Longoria: Kingman needs to grow, keep small town feel

Mayoral candidate Joe Longoria said Kingman Crossing would give residents more options, and Kingman needs to solve its identity crisis.

Mayoral candidate Joe Longoria said Kingman Crossing would give residents more options, and Kingman needs to solve its identity crisis.

Note: This is the third of four profiles of candidates for Kingman mayor. The Miner will offer a profile of Harley Pettit on Thursday. Mayor Richard Anderson was profiled Monday and Monica Gates was profiled Tuesday.

KINGMAN - City Council elections are supposed to be nonpartisan, but Joseph "Joe" Longoria, a regular attendee at Council meetings and a prominent Mohave County Democrat, knows that a successful campaign for mayor is going to require a lot of work.

"I know as a Democrat it will be an uphill battle," he said. Mayor Richard Anderson can be credited with Longoria's decision to run for mayor - after running for the state House of Representatives two years ago.

"The mayor said he was running unopposed," said Longoria. "He asked me to sign his petition, and I got to thinking somebody needs to run to keep things honest."

So what if Longoria climbs that hill and gets elected? The Kingman High graduate - class of 1972 - said more than 30 years have passed since a local high school graduate was mayor.

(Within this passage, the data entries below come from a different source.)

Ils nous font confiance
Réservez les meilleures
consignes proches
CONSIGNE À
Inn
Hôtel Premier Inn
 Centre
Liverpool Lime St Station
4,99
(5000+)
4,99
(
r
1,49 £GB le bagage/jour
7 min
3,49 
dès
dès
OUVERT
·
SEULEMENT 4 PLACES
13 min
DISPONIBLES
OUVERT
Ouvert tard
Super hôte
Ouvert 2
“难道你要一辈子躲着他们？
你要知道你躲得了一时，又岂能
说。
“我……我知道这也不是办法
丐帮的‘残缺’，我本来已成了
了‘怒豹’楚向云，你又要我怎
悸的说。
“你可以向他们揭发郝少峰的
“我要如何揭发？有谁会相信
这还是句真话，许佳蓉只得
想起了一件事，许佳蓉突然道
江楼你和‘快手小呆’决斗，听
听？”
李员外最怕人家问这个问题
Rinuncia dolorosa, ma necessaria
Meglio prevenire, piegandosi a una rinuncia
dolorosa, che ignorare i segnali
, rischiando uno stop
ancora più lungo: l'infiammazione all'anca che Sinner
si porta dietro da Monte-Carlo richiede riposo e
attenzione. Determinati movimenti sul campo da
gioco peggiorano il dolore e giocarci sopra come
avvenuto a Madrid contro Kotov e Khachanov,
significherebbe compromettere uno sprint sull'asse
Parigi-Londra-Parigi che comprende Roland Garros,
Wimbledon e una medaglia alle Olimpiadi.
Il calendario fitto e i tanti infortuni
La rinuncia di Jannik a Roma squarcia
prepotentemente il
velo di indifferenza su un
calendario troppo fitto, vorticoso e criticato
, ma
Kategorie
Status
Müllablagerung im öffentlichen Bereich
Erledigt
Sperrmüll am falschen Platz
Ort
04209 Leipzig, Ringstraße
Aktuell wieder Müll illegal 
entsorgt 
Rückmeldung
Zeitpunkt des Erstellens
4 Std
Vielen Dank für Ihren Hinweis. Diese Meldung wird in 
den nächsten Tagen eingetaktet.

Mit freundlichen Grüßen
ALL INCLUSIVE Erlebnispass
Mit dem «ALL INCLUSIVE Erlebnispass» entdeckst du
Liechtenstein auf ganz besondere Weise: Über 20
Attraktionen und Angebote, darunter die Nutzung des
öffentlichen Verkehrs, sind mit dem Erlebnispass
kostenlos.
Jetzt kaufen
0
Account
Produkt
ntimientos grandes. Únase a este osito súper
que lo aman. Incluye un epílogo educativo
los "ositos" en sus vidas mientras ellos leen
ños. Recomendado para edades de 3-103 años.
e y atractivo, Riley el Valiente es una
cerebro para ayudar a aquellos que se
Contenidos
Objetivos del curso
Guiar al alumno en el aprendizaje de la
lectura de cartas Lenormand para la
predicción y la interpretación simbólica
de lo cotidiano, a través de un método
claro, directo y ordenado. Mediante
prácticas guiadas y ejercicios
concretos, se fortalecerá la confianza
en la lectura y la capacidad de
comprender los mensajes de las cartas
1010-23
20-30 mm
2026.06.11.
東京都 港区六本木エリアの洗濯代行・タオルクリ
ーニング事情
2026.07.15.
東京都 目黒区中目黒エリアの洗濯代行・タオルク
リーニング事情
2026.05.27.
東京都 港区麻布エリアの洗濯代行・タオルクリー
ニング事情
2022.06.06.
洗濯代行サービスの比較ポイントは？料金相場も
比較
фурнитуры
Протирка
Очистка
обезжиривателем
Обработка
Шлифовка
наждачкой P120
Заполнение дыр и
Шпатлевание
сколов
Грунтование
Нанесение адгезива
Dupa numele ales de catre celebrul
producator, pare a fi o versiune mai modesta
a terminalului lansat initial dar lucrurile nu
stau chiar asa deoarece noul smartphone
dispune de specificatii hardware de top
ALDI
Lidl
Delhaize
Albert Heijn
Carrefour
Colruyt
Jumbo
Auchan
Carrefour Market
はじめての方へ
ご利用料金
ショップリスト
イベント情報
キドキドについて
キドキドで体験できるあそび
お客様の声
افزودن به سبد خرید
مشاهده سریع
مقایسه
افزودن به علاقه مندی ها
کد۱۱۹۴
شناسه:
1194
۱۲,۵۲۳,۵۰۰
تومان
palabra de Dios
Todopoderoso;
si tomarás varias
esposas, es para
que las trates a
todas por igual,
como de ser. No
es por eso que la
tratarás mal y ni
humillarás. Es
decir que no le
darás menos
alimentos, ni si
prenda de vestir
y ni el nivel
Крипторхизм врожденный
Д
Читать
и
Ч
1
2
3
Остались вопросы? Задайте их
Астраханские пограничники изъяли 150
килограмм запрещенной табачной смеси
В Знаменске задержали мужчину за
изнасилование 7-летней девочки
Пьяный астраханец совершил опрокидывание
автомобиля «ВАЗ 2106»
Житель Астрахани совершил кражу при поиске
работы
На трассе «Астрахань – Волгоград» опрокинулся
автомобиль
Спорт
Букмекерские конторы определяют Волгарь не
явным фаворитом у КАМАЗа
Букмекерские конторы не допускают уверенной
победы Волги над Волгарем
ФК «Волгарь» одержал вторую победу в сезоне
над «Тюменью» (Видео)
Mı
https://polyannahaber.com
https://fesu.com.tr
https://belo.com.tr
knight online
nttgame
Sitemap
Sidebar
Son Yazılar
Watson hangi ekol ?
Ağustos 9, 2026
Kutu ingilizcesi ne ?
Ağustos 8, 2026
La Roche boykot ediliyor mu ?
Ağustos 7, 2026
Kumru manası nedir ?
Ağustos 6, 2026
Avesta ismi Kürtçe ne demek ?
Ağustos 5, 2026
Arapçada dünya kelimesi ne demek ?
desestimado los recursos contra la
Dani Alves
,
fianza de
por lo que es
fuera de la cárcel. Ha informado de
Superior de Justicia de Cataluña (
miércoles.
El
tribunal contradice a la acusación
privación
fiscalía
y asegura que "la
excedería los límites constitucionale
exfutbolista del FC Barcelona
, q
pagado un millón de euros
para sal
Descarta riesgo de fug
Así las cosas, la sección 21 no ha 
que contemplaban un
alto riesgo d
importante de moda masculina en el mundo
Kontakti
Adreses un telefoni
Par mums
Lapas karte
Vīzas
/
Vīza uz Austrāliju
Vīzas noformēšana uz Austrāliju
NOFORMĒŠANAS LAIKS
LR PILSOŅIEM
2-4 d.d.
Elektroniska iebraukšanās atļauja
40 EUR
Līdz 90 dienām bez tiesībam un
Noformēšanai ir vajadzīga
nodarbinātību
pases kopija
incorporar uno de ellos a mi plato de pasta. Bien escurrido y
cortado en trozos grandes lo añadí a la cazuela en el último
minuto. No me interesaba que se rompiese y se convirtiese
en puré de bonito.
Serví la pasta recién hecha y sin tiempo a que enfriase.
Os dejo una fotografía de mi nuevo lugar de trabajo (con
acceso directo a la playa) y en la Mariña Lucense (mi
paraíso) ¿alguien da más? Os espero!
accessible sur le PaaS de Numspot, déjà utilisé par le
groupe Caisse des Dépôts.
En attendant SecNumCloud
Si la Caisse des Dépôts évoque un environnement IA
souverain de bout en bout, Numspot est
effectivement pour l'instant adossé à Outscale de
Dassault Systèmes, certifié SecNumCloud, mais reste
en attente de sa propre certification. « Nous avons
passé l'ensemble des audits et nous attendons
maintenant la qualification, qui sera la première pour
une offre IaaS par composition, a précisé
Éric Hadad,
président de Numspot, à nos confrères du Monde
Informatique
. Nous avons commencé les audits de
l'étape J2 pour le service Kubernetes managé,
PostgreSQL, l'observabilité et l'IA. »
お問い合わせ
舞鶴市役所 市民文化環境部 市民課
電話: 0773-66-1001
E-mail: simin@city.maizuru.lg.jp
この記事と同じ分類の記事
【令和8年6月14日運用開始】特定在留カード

He's the only mayoral candidate to be one, but three Council candidates - Travis Lingenfelter and Jamie Scott Stehly, class of 1994 and Gary Rucker, like Longoria, graduated in '72.

"Gary and I had a lot of fun in high school," said Longoria.

The retired flooring contractor envisions a Kingman that grows responsibly, attracts a few big city amenities, "but retains its small town feel."

He supports the proposed Kingman Crossing plan.

"I do believe this would be a good, positive addition to Kingman. It would bring us more choices in retail shopping and restaurants." That in turn, he said, would keep residents from traveling elsewhere to shop, something the city must do since it relies almost exclusively on sales tax revenue to fill the general fund coffers.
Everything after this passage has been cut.